Decíamos que a un banco no le cuesta absolutamente nada conceder créditos, pues al fin y al cabo son simplemente promesas de pagar dinero estatal. En cambio, lo que sí que le cuesta es materializar dichas promesas, pues para eso tiene que disponer de suficiente dinero estatal. ¿Cómo lo consigue? Pues a través de diversas vías.

Una vía es a través del capital fundacional del banco. Sus fundadores crean el banco poniendo dinero estatal, con la intención de que gracias al negocio bancario se multiplique su volumen en el futuro. Otra es a través de financiación externa proveniente de agentes económicos que invierten en la empresa a través de acciones, de bonos o de préstamos. Todo ello evidentemente se hace con dinero estatal. Otra, la fundamental, y como vimos, es a través del propio negocio bancario: con intereses, comisiones y otros servicios, pues los clientes pagan con dinero estatal. Y finalmente está la vía de obtener dinero estatal a partir del banco central, el emisor de dicho dinero. Esta vía suele estar siempre disponible porque a los Estados no les interesa que sus bancos quiebren y dejen a los clientes sin sus ahorros. Así lo explican James Culham y John King: “La primera responsabilidad del banco central consiste en asegurar que hay suficiente liquidez en el sistema bancario para facilitar las transferencias bancarias”. Y es que, como nos recuerda el economista Thomas Palley, si no lo hiciesen los bancos podrían quebrar,: “Si los bancos centrales no acomodan el incremento de los depósitos que sigue al aumento de los créditos, el sistema bancario, que se habrá vuelto insolvente, se hundirá”.

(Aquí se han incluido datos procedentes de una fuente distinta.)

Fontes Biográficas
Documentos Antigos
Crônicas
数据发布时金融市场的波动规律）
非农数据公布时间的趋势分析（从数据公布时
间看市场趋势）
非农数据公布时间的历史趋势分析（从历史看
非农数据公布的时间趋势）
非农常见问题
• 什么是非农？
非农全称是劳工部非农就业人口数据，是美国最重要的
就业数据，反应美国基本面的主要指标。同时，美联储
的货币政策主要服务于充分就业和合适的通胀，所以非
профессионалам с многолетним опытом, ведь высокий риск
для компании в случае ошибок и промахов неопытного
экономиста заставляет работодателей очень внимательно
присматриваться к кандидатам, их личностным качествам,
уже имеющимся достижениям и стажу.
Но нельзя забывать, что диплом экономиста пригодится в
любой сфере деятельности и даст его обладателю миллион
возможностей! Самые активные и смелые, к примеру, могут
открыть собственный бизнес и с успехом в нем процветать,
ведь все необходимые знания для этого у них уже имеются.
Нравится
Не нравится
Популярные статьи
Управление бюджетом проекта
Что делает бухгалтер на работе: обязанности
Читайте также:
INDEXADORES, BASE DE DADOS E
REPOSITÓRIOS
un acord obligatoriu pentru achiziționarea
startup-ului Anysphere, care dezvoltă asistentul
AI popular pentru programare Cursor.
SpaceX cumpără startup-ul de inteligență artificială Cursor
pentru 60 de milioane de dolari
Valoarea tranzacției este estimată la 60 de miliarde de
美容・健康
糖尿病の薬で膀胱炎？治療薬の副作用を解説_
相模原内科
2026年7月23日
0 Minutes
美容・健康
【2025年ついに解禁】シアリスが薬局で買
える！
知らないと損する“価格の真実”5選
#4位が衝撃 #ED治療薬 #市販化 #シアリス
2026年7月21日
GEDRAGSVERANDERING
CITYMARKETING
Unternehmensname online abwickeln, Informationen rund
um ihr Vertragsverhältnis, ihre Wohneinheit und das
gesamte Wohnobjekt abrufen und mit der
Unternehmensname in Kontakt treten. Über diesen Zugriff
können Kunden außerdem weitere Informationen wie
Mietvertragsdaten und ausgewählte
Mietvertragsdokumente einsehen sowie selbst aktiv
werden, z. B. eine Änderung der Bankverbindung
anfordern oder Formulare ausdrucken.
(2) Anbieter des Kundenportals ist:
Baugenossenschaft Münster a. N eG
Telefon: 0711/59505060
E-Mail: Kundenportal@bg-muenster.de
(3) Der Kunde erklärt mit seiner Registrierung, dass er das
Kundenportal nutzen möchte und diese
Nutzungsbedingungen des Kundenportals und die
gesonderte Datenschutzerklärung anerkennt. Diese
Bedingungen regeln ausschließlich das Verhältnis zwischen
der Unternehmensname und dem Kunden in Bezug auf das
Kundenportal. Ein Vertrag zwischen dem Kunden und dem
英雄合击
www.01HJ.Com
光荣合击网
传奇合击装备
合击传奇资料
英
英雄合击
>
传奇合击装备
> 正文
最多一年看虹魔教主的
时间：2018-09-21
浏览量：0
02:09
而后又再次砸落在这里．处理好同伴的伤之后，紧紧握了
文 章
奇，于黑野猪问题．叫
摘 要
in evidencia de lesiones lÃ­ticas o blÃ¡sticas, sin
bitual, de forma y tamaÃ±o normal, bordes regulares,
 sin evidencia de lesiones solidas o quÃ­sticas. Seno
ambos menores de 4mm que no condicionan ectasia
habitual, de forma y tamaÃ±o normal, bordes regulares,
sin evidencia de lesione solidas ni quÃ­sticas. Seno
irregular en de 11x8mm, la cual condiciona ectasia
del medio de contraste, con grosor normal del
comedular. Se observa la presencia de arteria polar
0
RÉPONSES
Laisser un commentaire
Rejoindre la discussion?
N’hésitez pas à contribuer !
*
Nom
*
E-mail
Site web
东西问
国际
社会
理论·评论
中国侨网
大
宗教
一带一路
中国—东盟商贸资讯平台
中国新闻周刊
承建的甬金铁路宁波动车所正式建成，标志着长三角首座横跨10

Lo que ocurre es que, por regla general, el banco central les concede este dinero estatal a un coste más elevado de lo normal, por lo que los bancos recurren a esta vía sólo en caso de que no les quede más remedio; por eso al banco central se conoce como “prestamista de último recurso”. Ahora bien, desde la crisis de 2008 y debido a los problemas estructurales de los bancos, los bancos centrales están suministrando muchísimo dinero estatal a un coste muy, muy reducido, pero ésa es otra historia sobre la que hablaremos más adelante.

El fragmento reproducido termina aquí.